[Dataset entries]
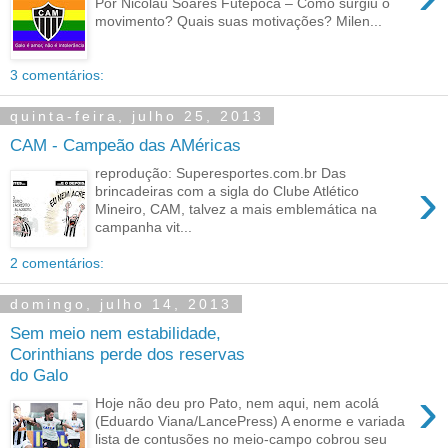
Por Nicolau Soares Futepoca – Como surgiu o
movimento? Quais suas motivações? Milen...
3 comentários:
quinta-feira, julho 25, 2013
CAM - Campeão das AMéricas
reprodução: Superesportes.com.br Das
›
brincadeiras com a sigla do Clube Atlético
Mineiro, CAM, talvez a mais emblemática na
campanha vit...
2 comentários:
domingo, julho 14, 2013
Sem meio nem estabilidade,
Corinthians perde dos reservas
do Galo
›
Hoje não deu pro Pato, nem aqui, nem acolá
(Eduardo Viana/LancePress) A enorme e variada
lista de contusões no meio-campo cobrou seu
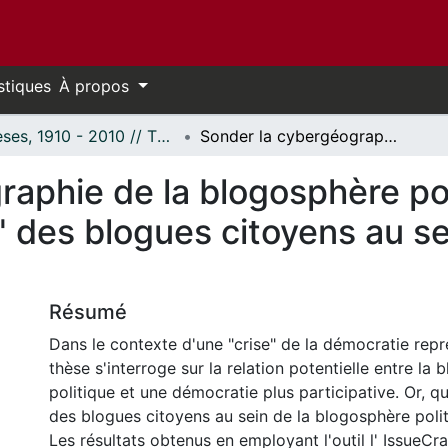
stiques
À propos
Thèses, 1910 - 2010 // Theses, 1910 - 2010
Sonder la cybergéographie de la blogosphère politique canadienne: Analyse de "la place" des blogues citoyens au sein d'un réseau hyperlien
raphie de la blogosphère po
" des blogues citoyens au se
Résumé
Dans le contexte d'une "crise" de la démocratie repr
thèse s'interroge sur la relation potentielle entre la
politique et une démocratie plus participative. Or, qu
des blogues citoyens au sein de la blogosphère poli
Les résultats obtenus en employant l'outil l' IssueCra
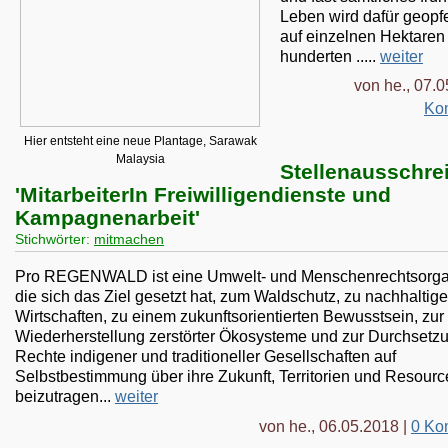
Leben wird dafür geopfe
auf einzelnen Hektaren
hunderten .....
weiter
von he., 07.
Ko
Hier entsteht eine neue Plantage, Sarawak
Malaysia
Stellenausschre
'MitarbeiterIn Freiwilligendienste und
Kampagnenarbeit'
Stichwörter:
mitmachen
Pro REGENWALD ist eine Umwelt- und Menschenrechtsorgan
die sich das Ziel gesetzt hat, zum Waldschutz, zu nachhaltig
Wirtschaften, zu einem zukunftsorientierten Bewusstsein, zur
Wiederherstellung zerstörter Ökosysteme und zur Durchsetz
Rechte indigener und traditioneller Gesellschaften auf
Selbstbestimmung über ihre Zukunft, Territorien und Resour
beizutragen...
weiter
von he., 06.05.2018 |
0 Ko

## EXERCISE PROMPT
Please print every record exactly as written, without the pictures.

## WRITTEN ANSWER
Por Nicolau Soares Futepoca – Como surgiu o
movimento? Quais suas motivações? Milen...
3 comentários:
quinta-feira, julho 25, 2013
CAM - Campeão das AMéricas
reprodução: Superesportes.com.br Das
›
brincadeiras com a sigla do Clube Atlético
Mineiro, CAM, talvez a mais emblemática na
campanha vit...
2 comentários:
domingo, julho 14, 2013
Sem meio nem estabilidade,
Corinthians perde dos reservas
do Galo
›
Hoje não deu pro Pato, nem aqui, nem acolá
(Eduardo Viana/LancePress) A enorme e variada
lista de contusões no meio-campo cobrou seu
stiques
À propos
Thèses, 1910 - 2010 // Theses, 1910 - 2010
Sonder la cybergéographie de la blogosphère politique canadienne: Analyse de "la place" des blogues citoyens au sein d'un réseau hyperlien
raphie de la blogosphère po
" des blogues citoyens au se
Résumé
Dans le contexte d'une "crise" de la démocratie repr
thèse s'interroge sur la relation potentielle entre la
politique et une démocratie plus participative. Or, qu
des blogues citoyens au sein de la blogosphère poli
Les résultats obtenus en employant l'outil l' IssueCra
Leben wird dafür geopfe
auf einzelnen Hektaren
hunderten .....
weiter
von he., 07.
Ko
Hier entsteht eine neue Plantage, Sarawak
Malaysia
Stellenausschre
'MitarbeiterIn Freiwilligendienste und
Kampagnenarbeit'
Stichwörter:
mitmachen
Pro REGENWALD ist eine Umwelt- und Menschenrechtsorgan
die sich das Ziel gesetzt hat, zum Waldschutz, zu nachhaltig
Wirtschaften, zu einem zukunftsorientierten Bewusstsein, zur
Wiederherstellung zerstörter Ökosysteme und zur Durchsetz
Rechte indigener und traditioneller Gesellschaften auf
Selbstbestimmung über ihre Zukunft, Territorien und Resour
beizutragen...
weiter
von he., 06.05.2018 |
0 Ko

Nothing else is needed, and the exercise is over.